Square in Brooklyn, New York

Anthony Catanzaro Square is located within a traffic triangle that is the result of three street grids that meet in the Bath Beach neighborhood of Brooklyn, New York. At this junction, West 16 Street meets its northern end at the same place where Avenue Y meets its western end, both of these roads meeting Bay 50th Street.

In 1963, the City Council designated this triangle as Anthony Catanzaro Square, in honor of Private First Class Anthony Catanzaro (1916-1943), who was killed in the service of the country during World War II. A son of Italian immigrants, Anthony Catanzaro lived across the street from the triangle. Fighting in the 322nd Fighter Control Squadron, his ship was on its way to the front in Italy when it was torpedoed on November 26, 1943 by German forces. Private First Class Catanzaro was posthumously awarded the Purple Heart medal and buried at the nearby North Africa American Cemetery in Carthage, Tunisia. In this war, his younger brother Joseph (1919-2015) survived the June 6, 1944 invasion of Normandy and returned home vowing to honor Anthony.

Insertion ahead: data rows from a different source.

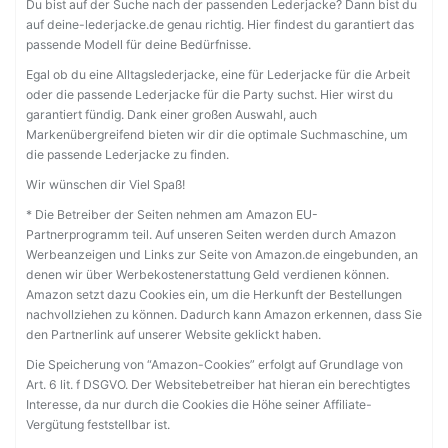
Du bist auf der Suche nach der passenden Lederjacke? Dann bist du
auf deine-lederjacke.de genau richtig. Hier findest du garantiert das
passende Modell für deine Bedürfnisse.
Egal ob du eine Alltagslederjacke, eine für Lederjacke für die Arbeit
oder die passende Lederjacke für die Party suchst. Hier wirst du
garantiert fündig. Dank einer großen Auswahl, auch
Markenübergreifend bieten wir dir die optimale Suchmaschine, um
die passende Lederjacke zu finden.
Wir wünschen dir Viel Spaß!
* Die Betreiber der Seiten nehmen am Amazon EU-
Partnerprogramm teil. Auf unseren Seiten werden durch Amazon
Werbeanzeigen und Links zur Seite von Amazon.de eingebunden, an
denen wir über Werbekostenerstattung Geld verdienen können.
Amazon setzt dazu Cookies ein, um die Herkunft der Bestellungen
nachvollziehen zu können. Dadurch kann Amazon erkennen, dass Sie
den Partnerlink auf unserer Website geklickt haben.
Die Speicherung von “Amazon-Cookies” erfolgt auf Grundlage von
Art. 6 lit. f DSGVO. Der Websitebetreiber hat hieran ein berechtigtes
Interesse, da nur durch die Cookies die Höhe seiner Affiliate-
Vergütung feststellbar ist.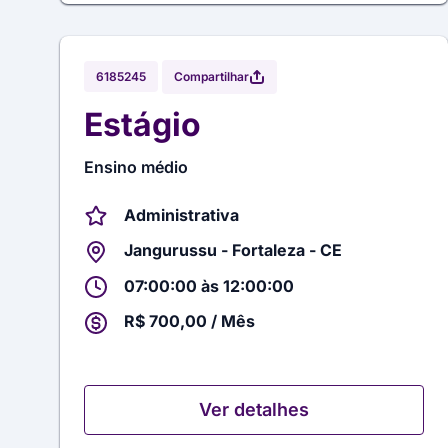
Compartilhar
6185245
Estágio
Ensino médio
Administrativa
Jangurussu - Fortaleza - CE
07:00:00 às 12:00:00
R$ 700,00 / Mês
Ver detalhes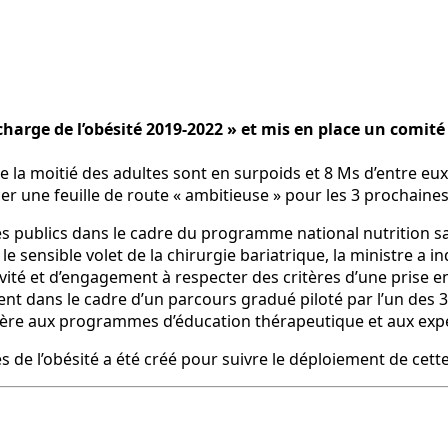
 charge de l’obésité 2019-2022 » et mis en place un comité
e la moitié des adultes sont en surpoids et 8 Ms d’entre eu
er une feuille de route « ambitieuse » pour les 3 prochaine
es publics dans le cadre du programme national nutrition sa
 sensible volet de la chirurgie bariatrique, la ministre a i
tivité et d’engagement à respecter des critères d’une prise
nt dans le cadre d’un parcours gradué piloté par l’un des 37
lière aux programmes d’éducation thérapeutique et aux exp
s de l’obésité a été créé pour suivre le déploiement de cette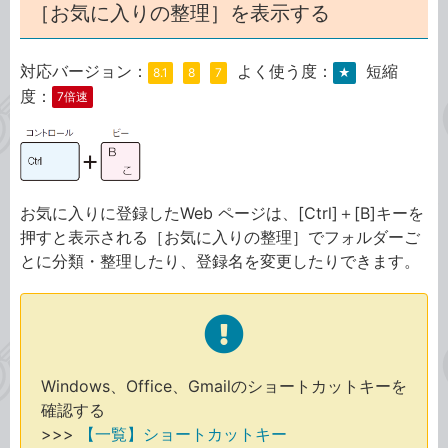
［お気に入りの整理］を表示する
対応バージョン：
よく使う度：
短縮
8.1
8
7
★
度：
7倍速
お気に入りに登録したWeb ページは、[Ctrl]＋[B]キーを
押すと表示される［お気に入りの整理］でフォルダーご
とに分類・整理したり、登録名を変更したりできます。
Windows、Office、Gmailのショートカットキーを
確認する
>>>
【一覧】ショートカットキー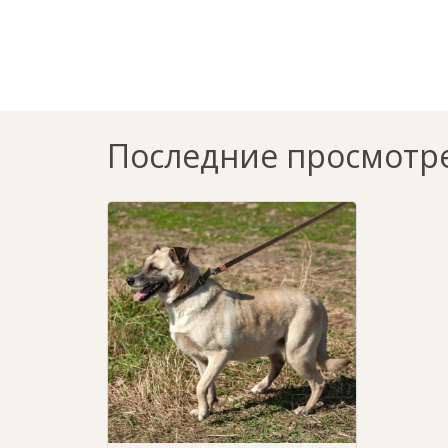
Последние просмотр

Through the efforts of Joseph, a flagpole was installed and shrubs planted at the site, lovingly cared by Joseph who raised the park’s flag each morning.

Anthony Catanzaro Square is part of the Greenstreets program, a partnership between the New York City Parks Department and the city Department of Transportation that transforms unused traffic triangles and medians into green spaces.